(Extracted records)
+++

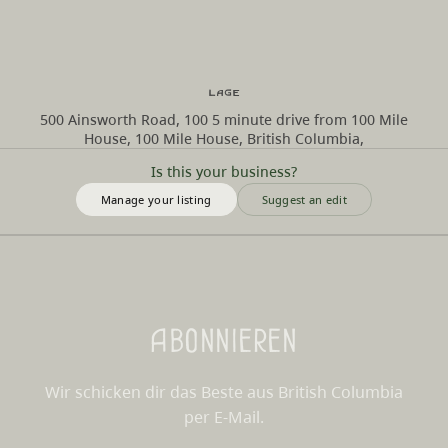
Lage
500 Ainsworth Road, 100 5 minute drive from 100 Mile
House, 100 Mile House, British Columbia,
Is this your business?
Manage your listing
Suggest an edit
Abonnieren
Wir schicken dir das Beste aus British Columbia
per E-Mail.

+++

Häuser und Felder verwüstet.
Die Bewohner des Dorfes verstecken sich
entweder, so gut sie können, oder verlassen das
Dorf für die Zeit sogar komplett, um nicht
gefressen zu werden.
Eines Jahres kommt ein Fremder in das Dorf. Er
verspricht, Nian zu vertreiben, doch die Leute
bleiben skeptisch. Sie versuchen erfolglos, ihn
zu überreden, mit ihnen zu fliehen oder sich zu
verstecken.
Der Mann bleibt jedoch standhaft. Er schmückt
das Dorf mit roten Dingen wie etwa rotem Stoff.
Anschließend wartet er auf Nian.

+++

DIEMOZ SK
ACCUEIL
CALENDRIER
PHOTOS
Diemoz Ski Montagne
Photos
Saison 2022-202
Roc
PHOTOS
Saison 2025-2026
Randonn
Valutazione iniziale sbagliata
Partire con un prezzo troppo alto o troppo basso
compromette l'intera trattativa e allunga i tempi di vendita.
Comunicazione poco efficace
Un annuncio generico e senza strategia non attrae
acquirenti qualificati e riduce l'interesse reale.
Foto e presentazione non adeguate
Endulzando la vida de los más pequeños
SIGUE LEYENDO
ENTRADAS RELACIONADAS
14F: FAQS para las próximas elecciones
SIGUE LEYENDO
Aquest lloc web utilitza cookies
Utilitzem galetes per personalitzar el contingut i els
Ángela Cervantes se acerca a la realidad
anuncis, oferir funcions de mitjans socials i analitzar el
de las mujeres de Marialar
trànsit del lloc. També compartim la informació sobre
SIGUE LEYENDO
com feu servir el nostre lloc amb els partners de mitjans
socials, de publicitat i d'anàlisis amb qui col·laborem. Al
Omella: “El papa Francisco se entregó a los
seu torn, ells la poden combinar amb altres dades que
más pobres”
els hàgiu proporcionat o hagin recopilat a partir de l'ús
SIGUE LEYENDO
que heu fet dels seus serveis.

+++

- **WORK TASK**
Print, from the entries above, the line with "Saison 2022-202", the line with "Comunicazione poco efficace" and all lines between them, exactly and with nothing else.

- **ANSWER FOR THIS EXERCISE**
Saison 2022-202
Roc
PHOTOS
Saison 2025-2026
Randonn
Valutazione iniziale sbagliata
Partire con un prezzo troppo alto o troppo basso
compromette l'intera trattativa e allunga i tempi di vendita.
Comunicazione poco efficace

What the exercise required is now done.